Maroc: reprise du controversé procès de deux homosexuels, le …

Quelques heures plus tôt, dans une action non concertée, deux militantes françaises des Femen s'étaient filmées, seins nus, et s'étaient embrassées devant la Tour Hassan, l'un des principaux monuments historiques de la capitale. "In gay we trust", arboraient-elles sur le corps. La réaction des autorités ne s'est pas fait attendre: les deux Françaises ont été expulsées, le ministère de l'Intérieur dénonçant "une offense inacceptable pour l’ensemble de la société".

Le lendemain, quelque 1.500 personnes ont manifesté devant l'ambassade de France à Rabat, arborant des pancartes avec le message "Pas de ça chez nous". De nombreux médias ont dénoncé une provocation des deux Femen, en rappelant que l'islam est religion d'État au Maroc. La polémique ne s'est pas arrêtée là.

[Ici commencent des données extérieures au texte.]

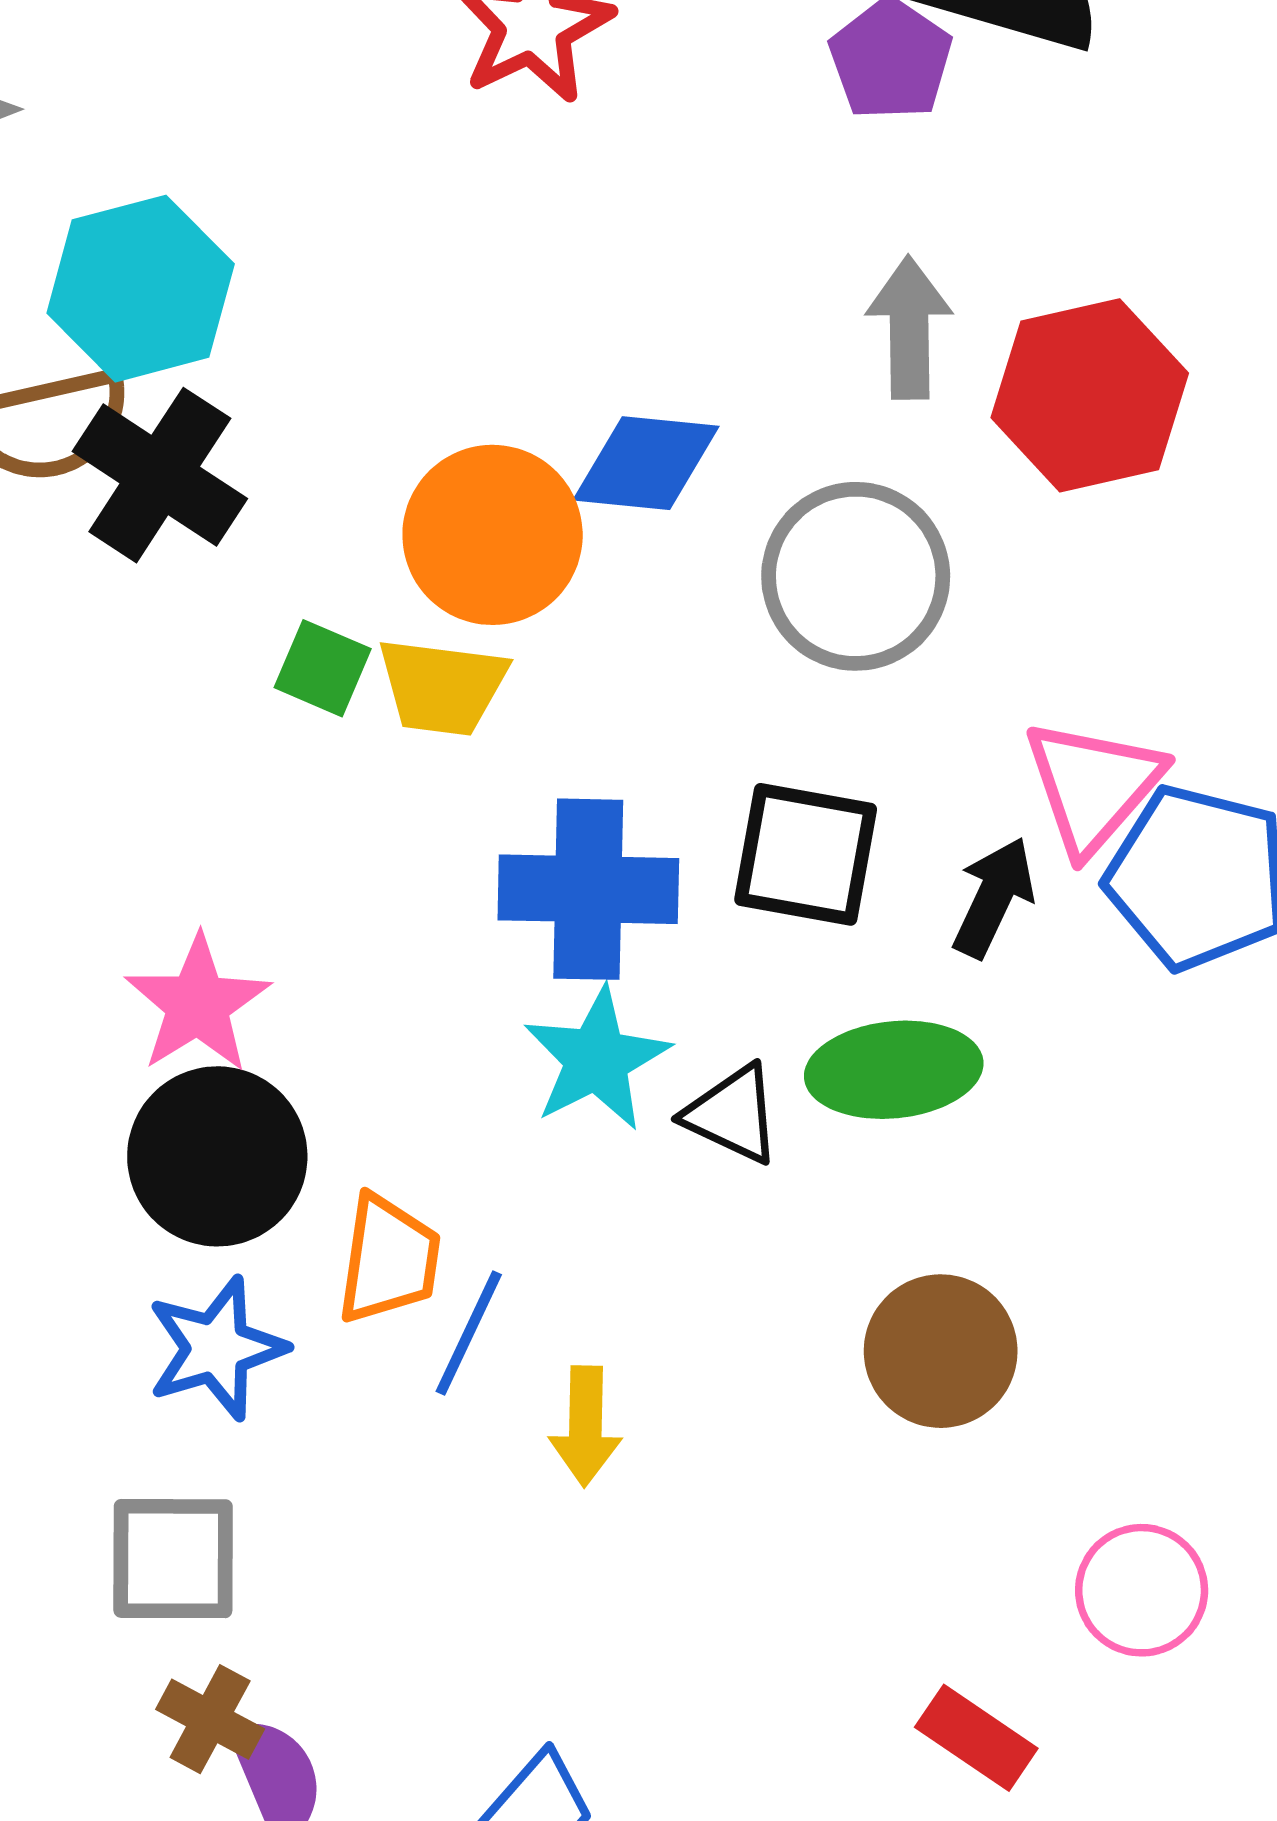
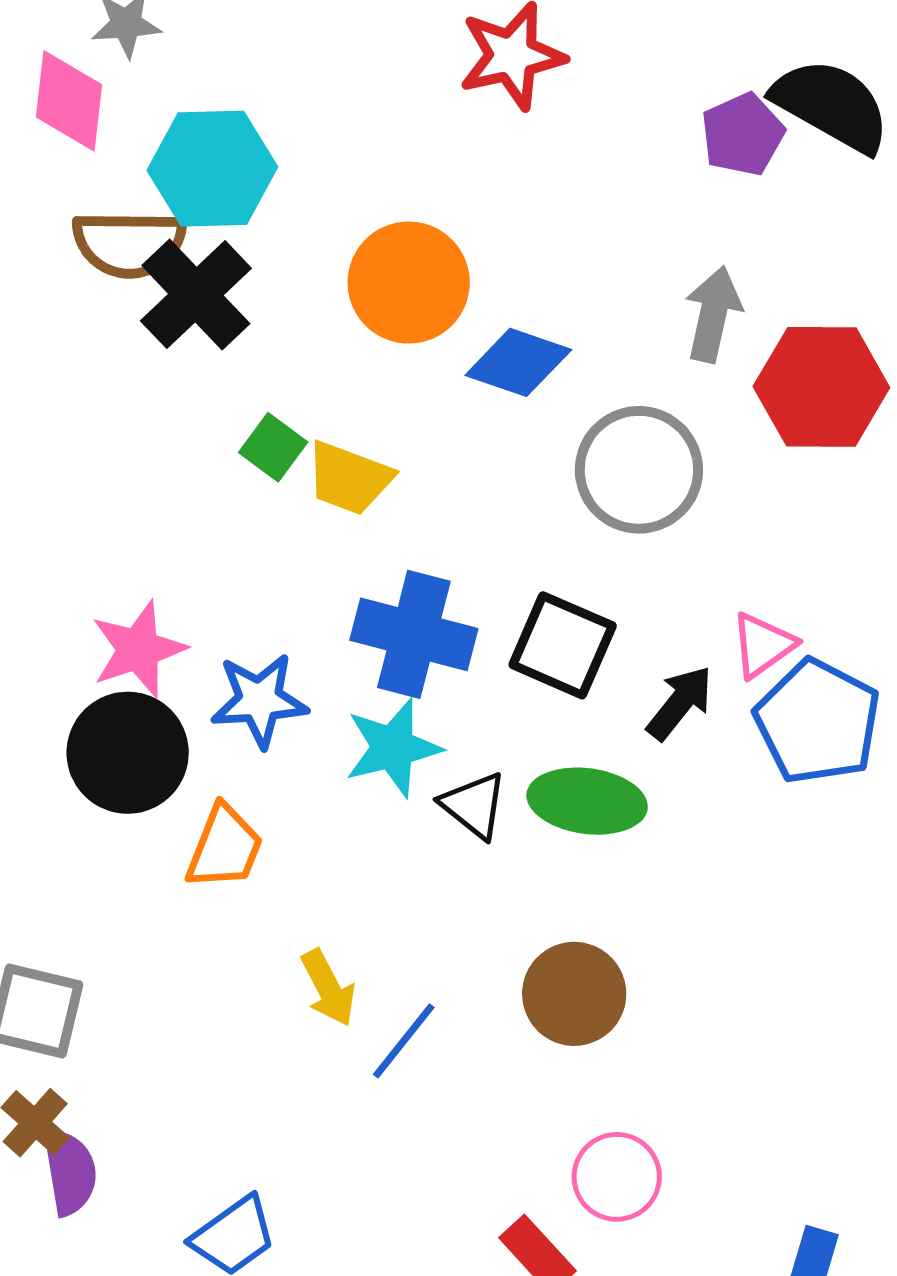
orange circle: (493, 535) -> (409, 283), moved
pink triangle: (1093, 786) -> (763, 645), size x0.7
blue line: (469, 1333) -> (404, 1041), moved
blue star: (216, 1348) -> (259, 700), moved
yellow arrow: (585, 1426) -> (328, 988), turned -42
pink circle: (1142, 1590) -> (617, 1177), moved

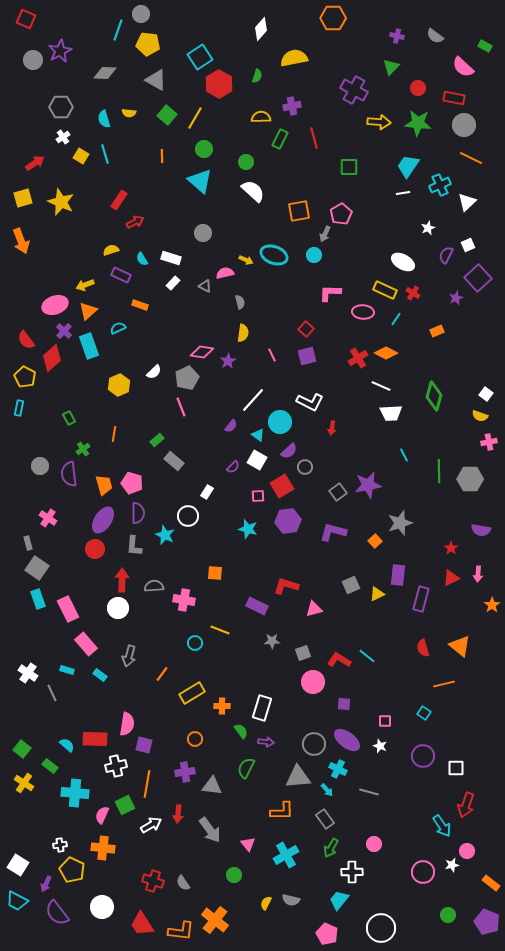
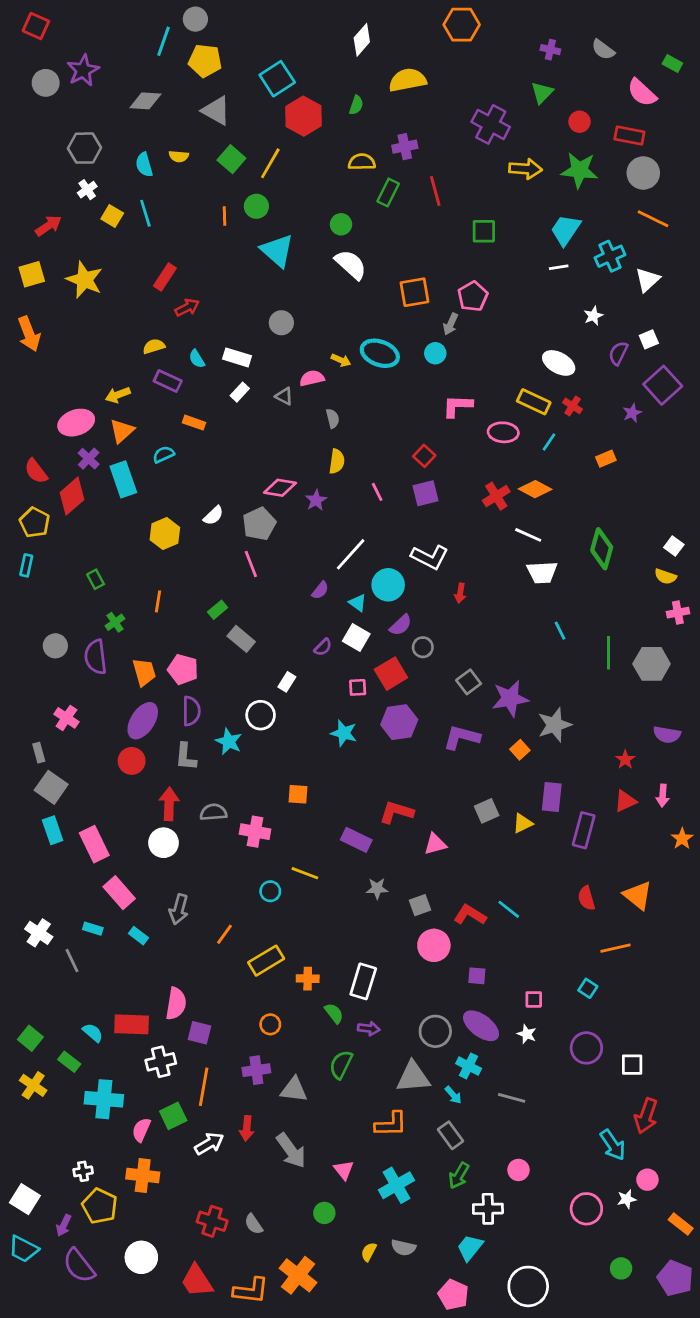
green circle: (204, 149) -> (256, 206), moved
purple star: (368, 485) -> (510, 699), moved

Le jour même de la manifestation anti-Femen, deux Marocains, accusés de s'être embrassés au même endroit que les Femen ont à leur tour été arrêtés. L'identité et les photos des deux hommes ont immédiatement été diffusées par les autorités et des médias publics. Leur procès, qui s'est ouvert vendredi, devait reprendre mardi après-midi à Rabat. Les audiences sont notamment suivies par l'association Aswat ("voix"), une ONG locale luttant "contre la discrimination fondée sur la sexualité et le genre".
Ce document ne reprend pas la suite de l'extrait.